(Beginning of Available records)
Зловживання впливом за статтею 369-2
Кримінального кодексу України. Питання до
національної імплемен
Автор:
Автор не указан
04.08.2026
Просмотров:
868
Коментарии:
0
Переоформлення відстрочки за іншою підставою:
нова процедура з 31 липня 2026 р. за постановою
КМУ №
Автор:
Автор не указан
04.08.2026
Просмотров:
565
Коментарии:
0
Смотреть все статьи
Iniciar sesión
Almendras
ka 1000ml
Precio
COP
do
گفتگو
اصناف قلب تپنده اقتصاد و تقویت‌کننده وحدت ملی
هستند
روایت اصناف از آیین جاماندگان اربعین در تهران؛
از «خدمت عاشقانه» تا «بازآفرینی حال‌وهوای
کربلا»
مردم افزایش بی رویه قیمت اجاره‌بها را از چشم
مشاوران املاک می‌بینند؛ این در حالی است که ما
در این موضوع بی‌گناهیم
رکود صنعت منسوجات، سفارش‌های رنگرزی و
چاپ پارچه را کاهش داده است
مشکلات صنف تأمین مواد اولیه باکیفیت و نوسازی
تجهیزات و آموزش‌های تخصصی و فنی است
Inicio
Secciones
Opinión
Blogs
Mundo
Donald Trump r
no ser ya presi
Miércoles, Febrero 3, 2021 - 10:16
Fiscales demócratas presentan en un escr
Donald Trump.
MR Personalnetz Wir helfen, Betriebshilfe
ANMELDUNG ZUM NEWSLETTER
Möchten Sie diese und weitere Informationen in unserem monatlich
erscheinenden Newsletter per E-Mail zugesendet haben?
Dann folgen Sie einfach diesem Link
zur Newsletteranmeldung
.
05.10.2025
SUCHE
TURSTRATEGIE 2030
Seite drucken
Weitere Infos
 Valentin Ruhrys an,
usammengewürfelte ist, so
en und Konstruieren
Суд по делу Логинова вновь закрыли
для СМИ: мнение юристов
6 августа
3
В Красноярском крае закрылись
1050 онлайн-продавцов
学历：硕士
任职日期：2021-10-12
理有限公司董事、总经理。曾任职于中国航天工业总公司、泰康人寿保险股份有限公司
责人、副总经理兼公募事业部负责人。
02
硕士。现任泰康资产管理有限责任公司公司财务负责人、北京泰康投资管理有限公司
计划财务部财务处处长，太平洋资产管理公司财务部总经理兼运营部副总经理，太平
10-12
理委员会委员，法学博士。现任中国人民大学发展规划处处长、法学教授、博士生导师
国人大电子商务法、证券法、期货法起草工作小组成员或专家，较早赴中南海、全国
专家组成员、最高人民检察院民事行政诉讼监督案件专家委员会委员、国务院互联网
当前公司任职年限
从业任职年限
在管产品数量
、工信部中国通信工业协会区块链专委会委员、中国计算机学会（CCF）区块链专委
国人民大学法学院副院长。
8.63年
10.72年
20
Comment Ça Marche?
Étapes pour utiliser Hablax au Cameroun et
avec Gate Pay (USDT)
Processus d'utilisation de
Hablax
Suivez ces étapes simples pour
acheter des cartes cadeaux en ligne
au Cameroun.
(End of Available records)
To do: Produce the entries above once more, identical in every detail.

Solution for this task:
Зловживання впливом за статтею 369-2
Кримінального кодексу України. Питання до
національної імплемен
Автор:
Автор не указан
04.08.2026
Просмотров:
868
Коментарии:
0
Переоформлення відстрочки за іншою підставою:
нова процедура з 31 липня 2026 р. за постановою
КМУ №
Автор:
Автор не указан
04.08.2026
Просмотров:
565
Коментарии:
0
Смотреть все статьи
Iniciar sesión
Almendras
ka 1000ml
Precio
COP
do
گفتگو
اصناف قلب تپنده اقتصاد و تقویت‌کننده وحدت ملی
هستند
روایت اصناف از آیین جاماندگان اربعین در تهران؛
از «خدمت عاشقانه» تا «بازآفرینی حال‌وهوای
کربلا»
مردم افزایش بی رویه قیمت اجاره‌بها را از چشم
مشاوران املاک می‌بینند؛ این در حالی است که ما
در این موضوع بی‌گناهیم
رکود صنعت منسوجات، سفارش‌های رنگرزی و
چاپ پارچه را کاهش داده است
مشکلات صنف تأمین مواد اولیه باکیفیت و نوسازی
تجهیزات و آموزش‌های تخصصی و فنی است
Inicio
Secciones
Opinión
Blogs
Mundo
Donald Trump r
no ser ya presi
Miércoles, Febrero 3, 2021 - 10:16
Fiscales demócratas presentan en un escr
Donald Trump.
MR Personalnetz Wir helfen, Betriebshilfe
ANMELDUNG ZUM NEWSLETTER
Möchten Sie diese und weitere Informationen in unserem monatlich
erscheinenden Newsletter per E-Mail zugesendet haben?
Dann folgen Sie einfach diesem Link
zur Newsletteranmeldung
.
05.10.2025
SUCHE
TURSTRATEGIE 2030
Seite drucken
Weitere Infos
 Valentin Ruhrys an,
usammengewürfelte ist, so
en und Konstruieren
Суд по делу Логинова вновь закрыли
для СМИ: мнение юристов
6 августа
3
В Красноярском крае закрылись
1050 онлайн-продавцов
学历：硕士
任职日期：2021-10-12
理有限公司董事、总经理。曾任职于中国航天工业总公司、泰康人寿保险股份有限公司
责人、副总经理兼公募事业部负责人。
02
硕士。现任泰康资产管理有限责任公司公司财务负责人、北京泰康投资管理有限公司
计划财务部财务处处长，太平洋资产管理公司财务部总经理兼运营部副总经理，太平
10-12
理委员会委员，法学博士。现任中国人民大学发展规划处处长、法学教授、博士生导师
国人大电子商务法、证券法、期货法起草工作小组成员或专家，较早赴中南海、全国
专家组成员、最高人民检察院民事行政诉讼监督案件专家委员会委员、国务院互联网
当前公司任职年限
从业任职年限
在管产品数量
、工信部中国通信工业协会区块链专委会委员、中国计算机学会（CCF）区块链专委
国人民大学法学院副院长。
8.63年
10.72年
20
Comment Ça Marche?
Étapes pour utiliser Hablax au Cameroun et
avec Gate Pay (USDT)
Processus d'utilisation de
Hablax
Suivez ces étapes simples pour
acheter des cartes cadeaux en ligne
au Cameroun.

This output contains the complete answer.